Limitations & Future Work

  1. Requires White-Box Access: Intermediate-layer hidden states of the LLM must be accessible, which makes it inapplicable to black-box API models (such as GPT-4, Claude, etc.).
  2. Information Loss from PCA Dimension Reduction: Projecting high-dimensional embeddings to lower-dimensional spaces via PCA may discard crucial information.
  3. Sentence-Level Detection Granularity: Can only determine whether the entire statement contains a hallucination, failing to localize exactly which tokens are inaccurate.
  4. Training Data Requirements: Labeled dataset collection is required for each LLM to train the Neural DE parameters separately, and cross-model transferability has not yet been validated.
  5. Computational Overhead: Solving Neural DEs (especially with RK4 and the adjoint method) incurs a higher computational cost compared to simple classifiers.

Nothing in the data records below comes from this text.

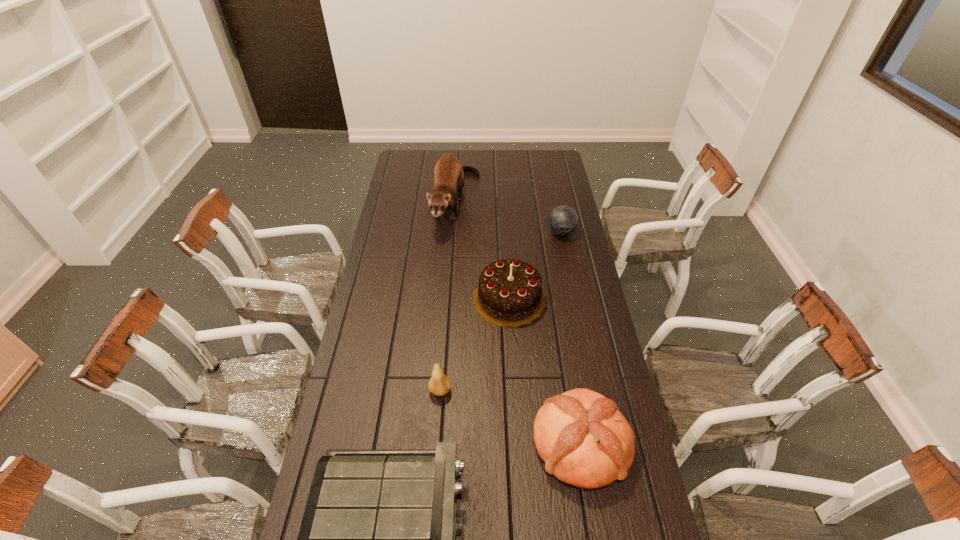 Locate an element on the screen. vacant space located 0.260m on the front of the pear is located at coordinates (433, 487).

At what (x,y) coordinates should I click in order to perform the action: click on object located in the far edge section of the desktop. Please return your answer as a coordinate pair (x, y). This screenshot has width=960, height=540. Looking at the image, I should click on (449, 176).

Where is `bread that is positioned at the right edge`? This screenshot has width=960, height=540. bread that is positioned at the right edge is located at coordinates (584, 440).

The image size is (960, 540). Find the location of `bowling ball located in the right edge section of the desktop`. bowling ball located in the right edge section of the desktop is located at coordinates (563, 220).

Where is `vacant region at the far edge of the desktop`? The image size is (960, 540). vacant region at the far edge of the desktop is located at coordinates (514, 152).

In the image, there is a desktop. Find the location of `vacant space at the left edge`. vacant space at the left edge is located at coordinates (412, 188).

In the image, there is a desktop. What are the coordinates of `blank space at the right edge` in the screenshot? It's located at (x=566, y=264).

Where is `free space at the far left corner of the desktop`? This screenshot has width=960, height=540. free space at the far left corner of the desktop is located at coordinates (422, 151).

I want to click on vacant area between the pear and the ferret, so click(448, 297).

The image size is (960, 540). I want to click on empty location between the pear and the birthday cake, so click(x=474, y=345). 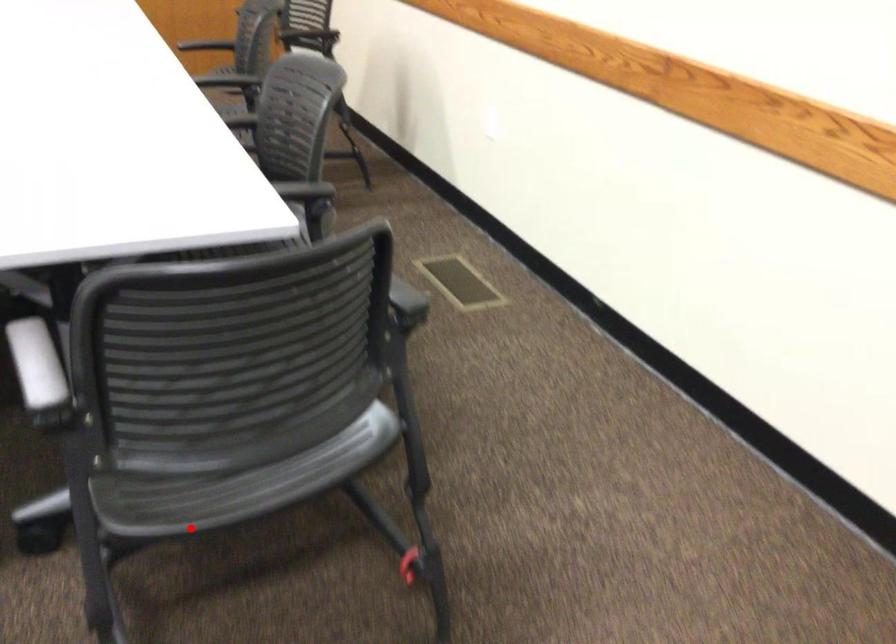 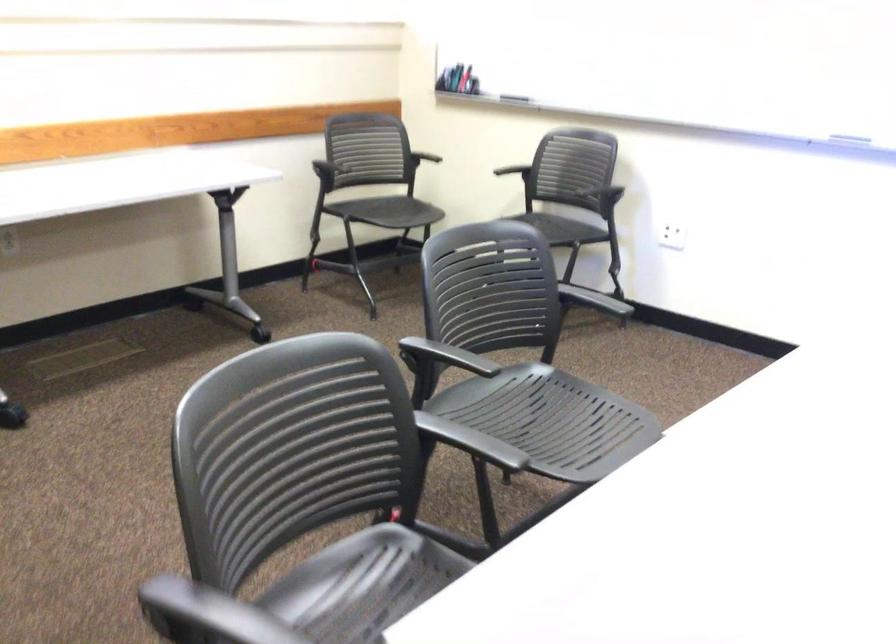 Question: I am providing you with two images of the same scene from different viewpoints. Image1 has a red point marked. In image2, the corresponding 3D location appears at what relative position? Reply with the corresponding letter.

Choices:
 (A) Closer
 (B) Farther

Answer: (B) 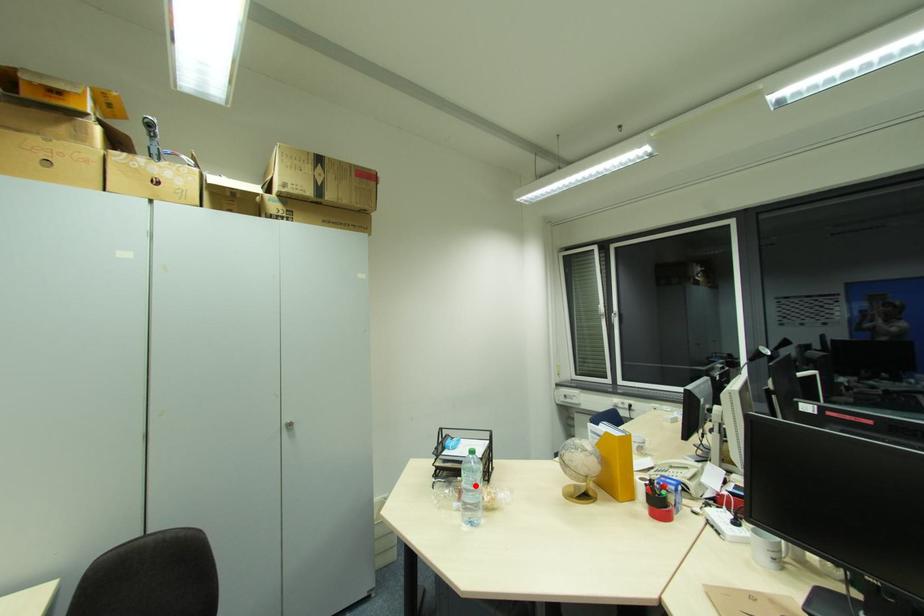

  • Hallucination Detection: SAPLMA (Azaria and Mitchell, 2023) trains a classifier utilizing final token hidden states; MIND and Probe@Exact improve feature extraction.
  • Neural DEs: Chen et al. (2018) proposed Neural ODEs for continuous-depth networks; Kidger et al. (2020) introduced Neural CDEs to handle time-series data.

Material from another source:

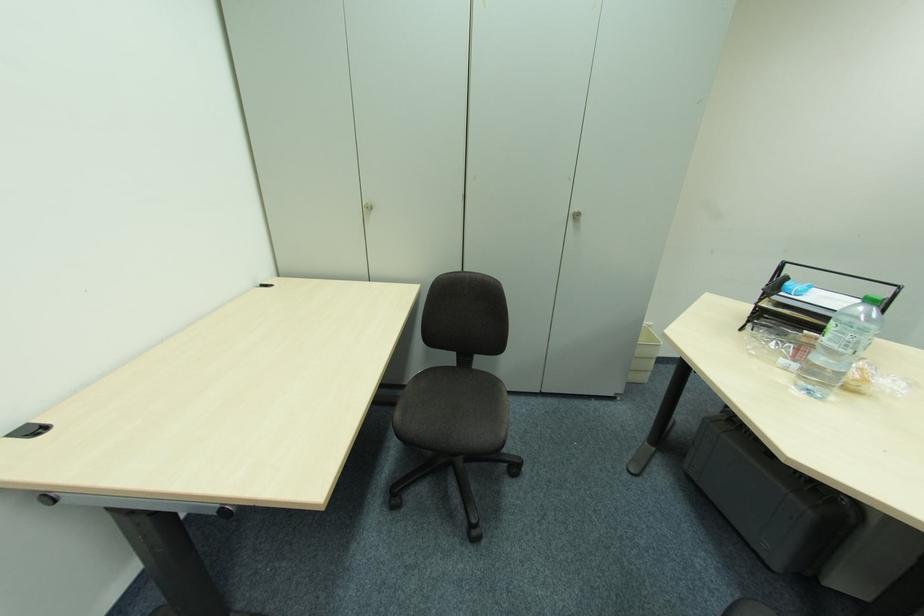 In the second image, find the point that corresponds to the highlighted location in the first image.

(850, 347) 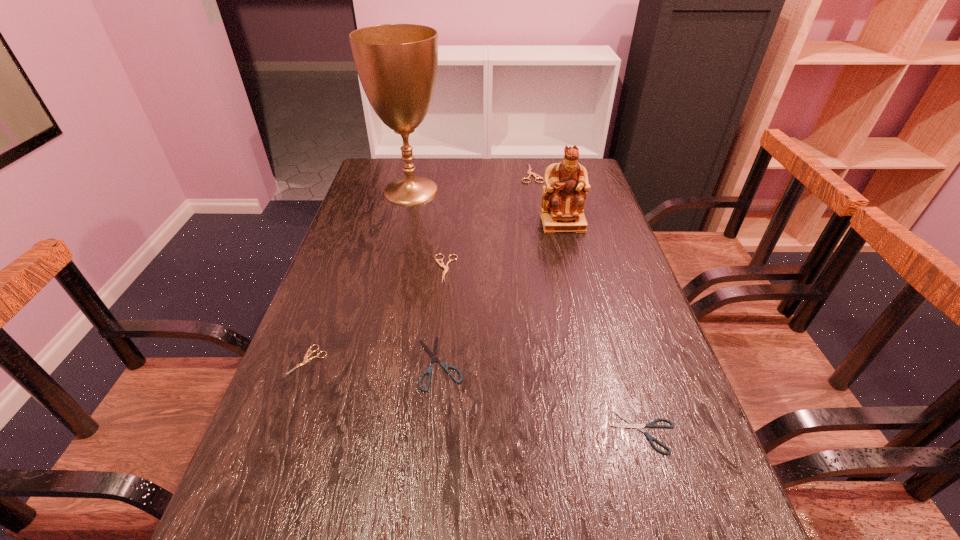 Locate an element on the screen. The width and height of the screenshot is (960, 540). trophy cup is located at coordinates (397, 64).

  • LLMs and Dynamical Systems: Lu et al. (2019) first analogized Transformers to ODEs.

Rating

⭐⭐⭐⭐ — Highly novel, representing the first attempt to apply Neural DEs to hallucination detection, backed by a clear theoretical motivation and significant experimental improvements (14%+). While the restriction to white-box access is a major bottleneck, it remains highly valuable for open-source LLM scenarios.